復讐者は安堵したかのように、〈白チームの〉情報をついコロっと教えてしまう。
「あぁ、だが気をつけろよ。2cヘビツカイ地区には〈白チーム〉『ルネサンス』の絵心マリーがスタンバっているからな!」
「あ、マリーちゃんって始まりの街でイフリートの時。一緒に戦ったあの人?」
「それだけじゃねえぞ、1cテンビン地区には〈白チーム〉『エンタメ部』真典の守護者・旅村歩燐がスタンバってる!」
「「誰? それ?」」
サキと蒼葉は首をかしげて、うん? とうなった。だけど情報量と顔が広い桃花だけは動揺していた。

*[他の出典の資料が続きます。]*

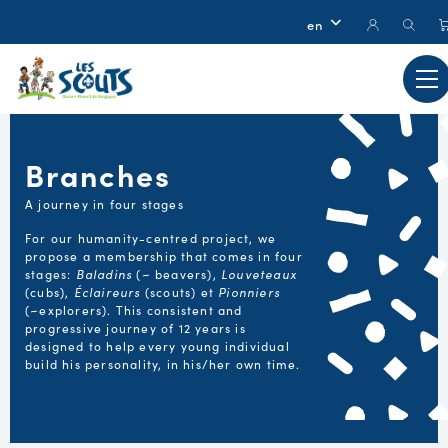
Branches
A journey in four stages
For our humanity-centred project, we
propose a membership that comes in four
stages:
Baladins
(~ beavers),
Louveteaux
(cubs),
Éclaireurs
(scouts) et
Pionniers
(~explorers). This consistent and
progressive journey of 12 years is
designed to help every young individual
build his personality, in his/her own time.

「げ! あーうん、じゃあ作戦変更。絵心マリーにはサキちゃんと蒼葉君で戦って、私は仲間の非理法権天と合流して旅村歩燐を叩く」
「え、桃花さんレベルが5人いるのに1人を相手にするんですか?」
「行けば解る、簡単じゃないってことがね」
一呼吸間を間を置いてから、復讐者は自分の標的モンスターへ向かってゆく。なんだか敵なのにゆるキャラになってしまっていた。
「じゃあ……、この場所は俺が貰うから先に行けー!」
「変な言い回しするなしー!」
こうして、恩が売れたサキ、蒼葉、桃花の3人は2cヘビツカイ地区へ走りながら向かうのであった。
放課後クラブの間で、復讐者の好感度と言う名の株が何故か上がってしまうのは追加効果だった。